Does this property of Radon-Nykodym derivatives exist

Question

Suppose I have $\pi \ll \lambda$ so that $$ f = \frac{d \pi}{d\lambda} $$ and $\lambda \ll \eta$ so that $$ g = \frac{d \lambda}{d \eta} $$ Can we say that $$ \frac{d \pi}{d\lambda} \frac{d \lambda}{d\eta} = \frac{d \pi}{d \eta} \qquad ? $$ and if so, what can we say about this density? And does it have a name?

Answer 1

I do not think this has a specific name, but it is a commonly known result.
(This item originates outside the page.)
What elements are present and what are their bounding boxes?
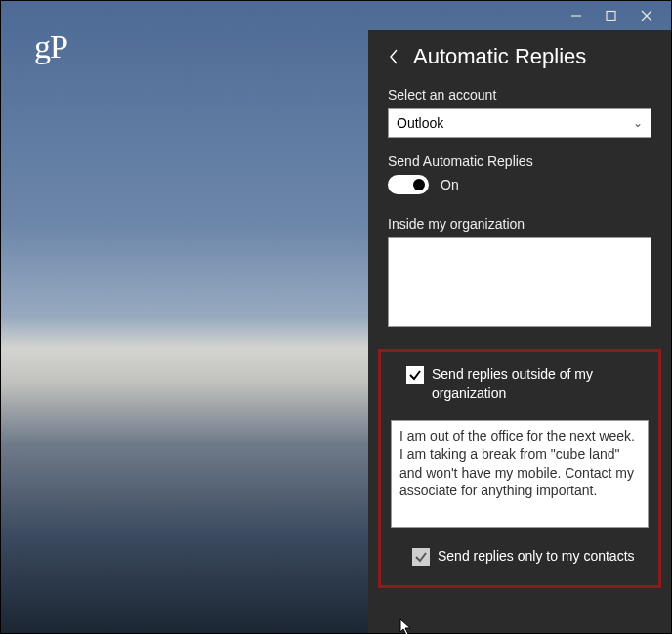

Suppose that $\nu$ is a $\sigma$ -finite signed measure and $\mu, \lambda$ are $\sigma$ -finite measures on $(X, \mathcal{M})$ such that $\nu \ll \mu$ and $\mu \ll \lambda$

If $g \in L^{1}(\nu),$ then $g(d \nu / d \mu) \in L^{1}(\mu)$ and $$ \int g d \nu=\int g \frac{d \nu}{d \mu} d \mu . $$

We have $\nu \ll \lambda,$ and $$ \frac{d \nu}{d \lambda}=\frac{d \nu}{d \mu} \frac{d \mu}{d \lambda} \quad \lambda-a . e $$

I give you here a proof you can find in Folland's book:

By considering $\nu^{+}$ and $\nu^{-}$ separately, we may assume that $\nu \geq 0$. The equation $\int g d \nu=\int g(d \nu / d \mu) d \mu$ is true when $g=\chi_{E}$ by definition of $d \nu / d \mu .$ It is therefore true for simple functions by linearity, then for nonnegative measurable functions by the monotone convergence theorem, and finally for functions in $L^{1}(\nu)$ by linearity again. Replacing $\nu, \mu$ by $\mu, \lambda$ and setting $g=\chi_{E}(d \nu / d \mu),$ we obtain $$ \nu(E)=\int_{E} \frac{d \nu}{d \mu} d \mu=\int_{E} \frac{d \nu}{d \mu} \frac{d \mu}{d \lambda} d \lambda $$ for all $E \in \mathcal{M},$ whence $(d \nu / d \lambda)=(d \nu / d \mu)(d \mu / d \lambda) \lambda$ -a.e.